Lo habitual del trabajo en la feria es: “Muchas horas y muy poco dinero”

Cocna de una caseta de feria a pleno rendimiento
Cocna de una caseta de feria a pleno rendimiento / C.P.

A finales de este mes de abril, Vejer y Rota serán de las primeras localidades de Cádiz en retomar la normalidad festiva. Comienza el calendario de las ferias de la provincia después de dos años de absoluta sequía de vinos, caballos, albero y lunares en la calle. Hay ganas de diversión y oportunidades de trabajo para muchos de los “temporeros” que van de feria en feria con el mandil a cuestas.

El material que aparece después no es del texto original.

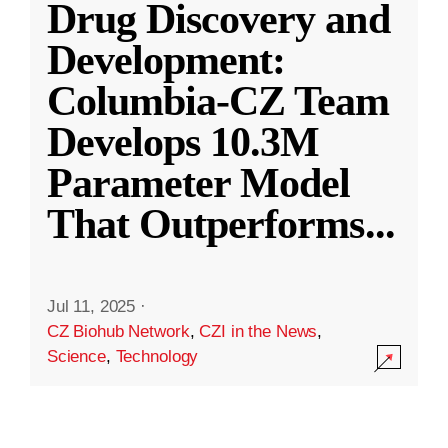
Drug Discovery and
Development:
Columbia-CZ Team
Develops 10.3M
Parameter Model
That Outperforms
...
Jul 11, 2025
·
CZ Biohub Network
,
CZI in the News
,
Science
,
Technology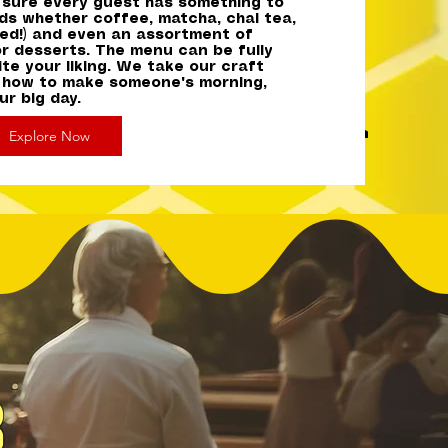
e sure every guest has something to
uds whether coffee, matcha, chai tea,
Iced!) and even an assortment of
or desserts. The menu can be fully
te your liking. We take our craft
 how to make someone's morning,
r big day.
Explore Now
r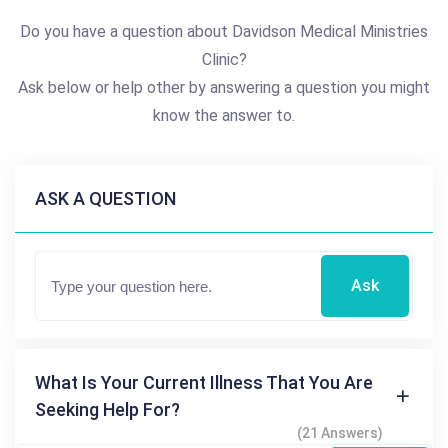
Do you have a question about Davidson Medical Ministries
Clinic?
Ask below or help other by answering a question you might
know the answer to.
ASK A QUESTION
Ask
What Is Your Current Illness That You Are
Seeking Help For?
(21 Answers)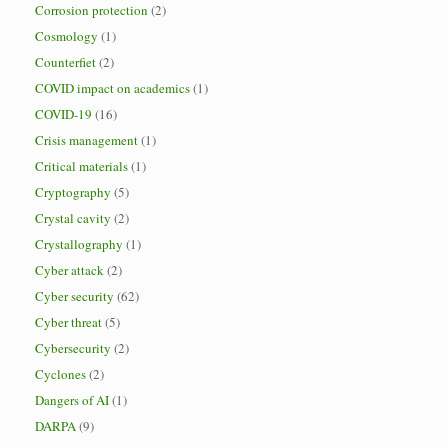
Corrosion protection
(2)
Cosmology
(1)
Counterfiet
(2)
COVID impact on academics
(1)
COVID-19
(16)
Crisis management
(1)
Critical materials
(1)
Cryptography
(5)
Crystal cavity
(2)
Crystallography
(1)
Cyber attack
(2)
Cyber security
(62)
Cyber threat
(5)
Cybersecurity
(2)
Cyclones
(2)
Dangers of AI
(1)
DARPA
(9)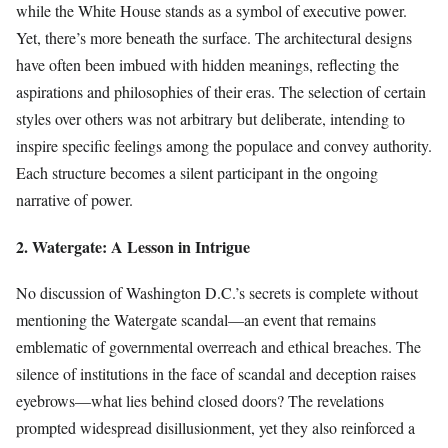
while the White House stands as a symbol of executive power.
Yet, there’s more beneath the surface. The architectural designs
have often been imbued with hidden meanings, reflecting the
aspirations and philosophies of their eras. The selection of certain
styles over others was not arbitrary but deliberate, intending to
inspire specific feelings among the populace and convey authority.
Each structure becomes a silent participant in the ongoing
narrative of power.
2. Watergate: A Lesson in Intrigue
No discussion of Washington D.C.’s secrets is complete without
mentioning the Watergate scandal—an event that remains
emblematic of governmental overreach and ethical breaches. The
silence of institutions in the face of scandal and deception raises
eyebrows—what lies behind closed doors? The revelations
prompted widespread disillusionment, yet they also reinforced a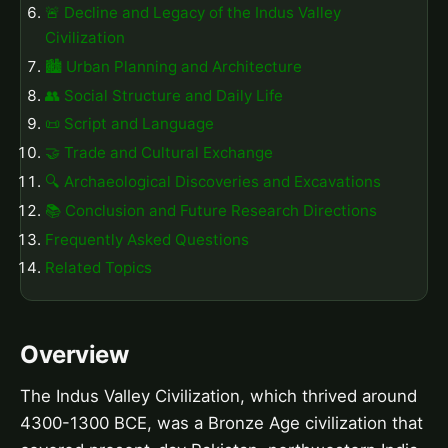
🚨 Decline and Legacy of the Indus Valley
Civilization
🏙️ Urban Planning and Architecture
👥 Social Structure and Daily Life
📜 Script and Language
🤝 Trade and Cultural Exchange
🔍 Archaeological Discoveries and Excavations
📚 Conclusion and Future Research Directions
Frequently Asked Questions
Related Topics
Overview
The Indus Valley Civilization, which thrived around
4300-1300 BCE, was a Bronze Age civilization that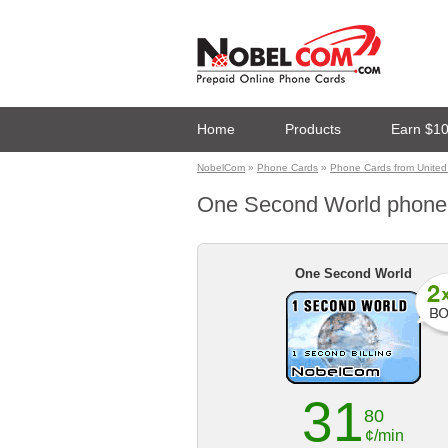
Home
Products
Earn $1
NobelCom
»
Phone Cards
»
Phone Cards from United
One Second World phone ca
One Second World
31
80
¢/min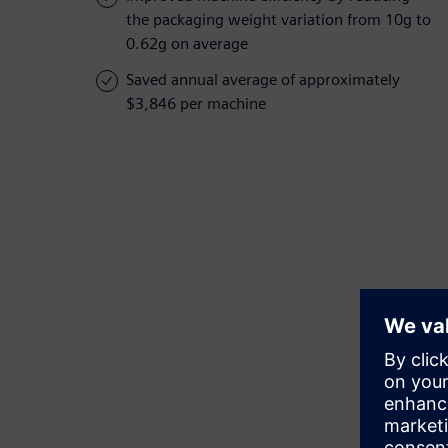
the packaging weight variation from 10g to
0.62g on average
Saved annual average of approximately
$3,846 per machine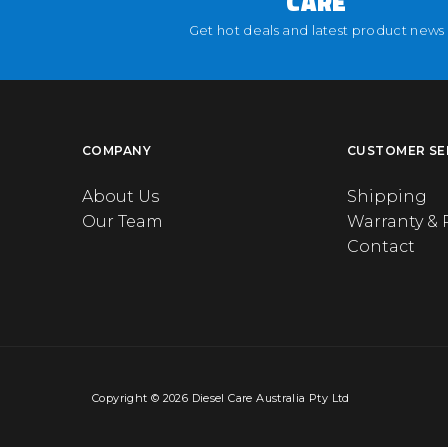
CARE
Get hot deals and latest product news
COMPANY
CUSTOMER SE
About Us
Shipping
Our Team
Warranty & 
Contact
Copyright © 2026 Diesel Care Australia Pty Ltd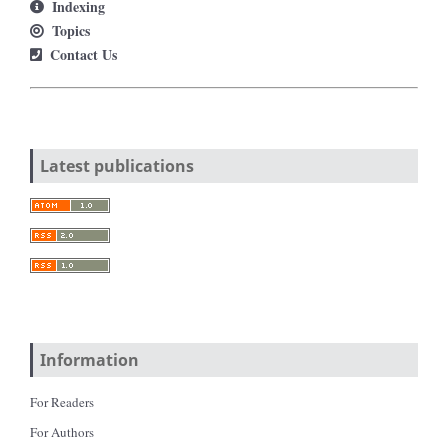
Indexing
Topics
Contact Us
Latest publications
Information
For Readers
For Authors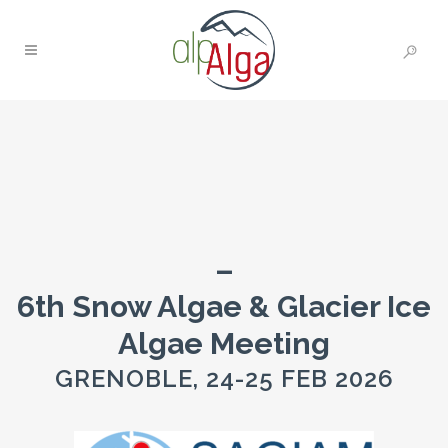
–
6th Snow Algae & Glacier Ice
Algae Meeting
GRENOBLE, 24-25 FEB 2026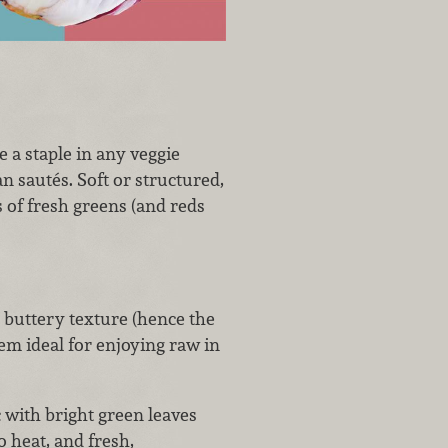
 a staple in any veggie
an sautés. Soft or structured,
s of fresh greens (and reds
a buttery texture (hence the
em ideal for enjoying raw in
ic with bright green leaves
o heat, and fresh,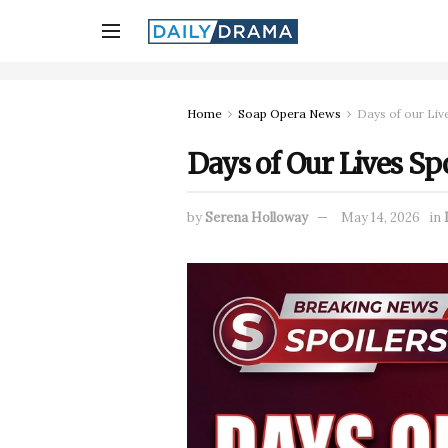
Home
Soap Opera News
Days of our Liv
Days of Our Lives Spo
by
Serena Holloway
May 14, 2026
in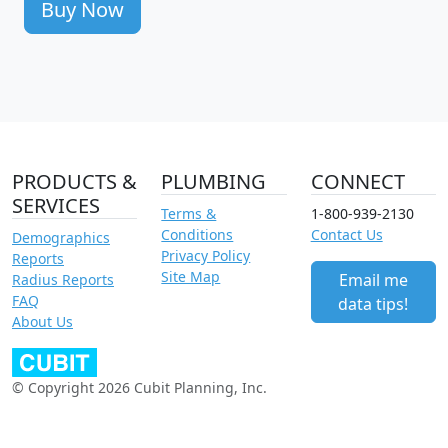
Buy Now
PRODUCTS &
PLUMBING
CONNECT
SERVICES
Terms &
1-800-939-2130
Conditions
Contact Us
Demographics
Privacy Policy
Reports
Site Map
Email me
Radius Reports
FAQ
data tips!
About Us
© Copyright 2026 Cubit Planning, Inc.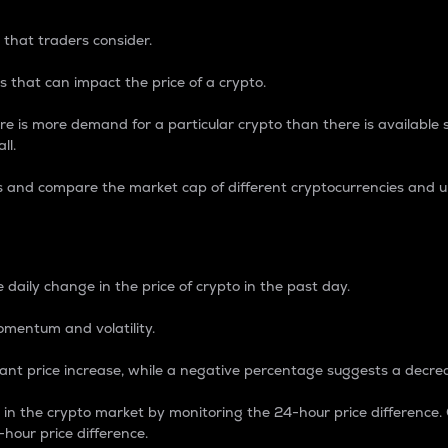
 that traders consider.
 that can impact the price of a crypto.
re is more demand for a particular crypto than there is available su
ll.
s and compare the market cap of different cryptocurrencies and 
nce Percentage
 daily change in the price of crypto in the past day.
omentum and volatility.
icant price increase, while a negative percentage suggests a decre
on in the crypto market by monitoring the 24-hour price difference
-hour price difference.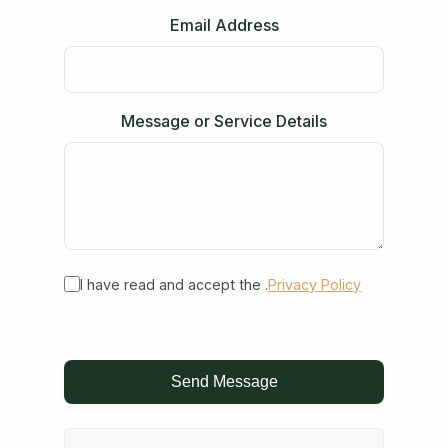
Email Address
Message or Service Details
I have read and accept the .
Privacy Policy
Send Message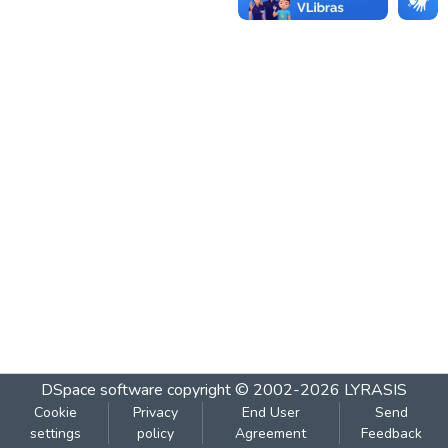
DSpace software
copyright © 2002-2026
LYRASIS
Cookie
Privacy
End User
Send
settings
policy
Agreement
Feedback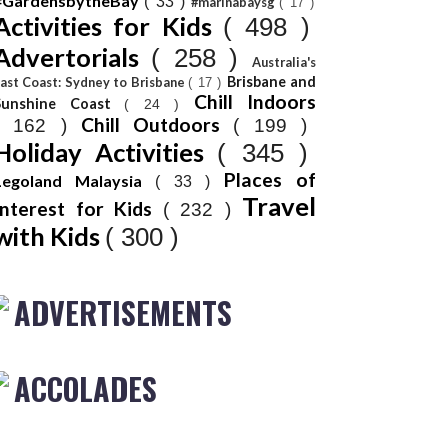
#GardensbytheBay
( 33 )
#marinabaysg
( 17 )
Activities for Kids
( 498 )
Advertorials
( 258 )
Australia's
Brisbane and
ast Coast: Sydney to Brisbane
( 17 )
Chill Indoors
Sunshine Coast
( 24 )
Chill Outdoors
( 162 )
( 199 )
Holiday Activities
( 345 )
Places of
Legoland Malaysia
( 33 )
Travel
Interest for Kids
( 232 )
with Kids
( 300 )
ADVERTISEMENTS
ACCOLADES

Las barras y cocinas de las casetas que se instalan en los reales suponen oportunidades laborales para el sector de la hotelería, que demanda más controles y, sobre todo, mejores ofertas. Aunque siempre hay excepciones, el rebujito laboral se mezcla con muchas horas de trabajo y sueldos muy bajos.

Hace unos días, una oferta laboral para trabajar en la Feria de Sevilla encendía las redes sociales. Y aunque parece ser “un bulo” que se ofrezca 450 euros por trabajar toda la feria, 12 horas al día - según aseguró el presidente de la patronal de los hosteleros de ferias de Sevilla- la realidad no está muy alejada, tal y como cuentan quienes lo viven año tras año.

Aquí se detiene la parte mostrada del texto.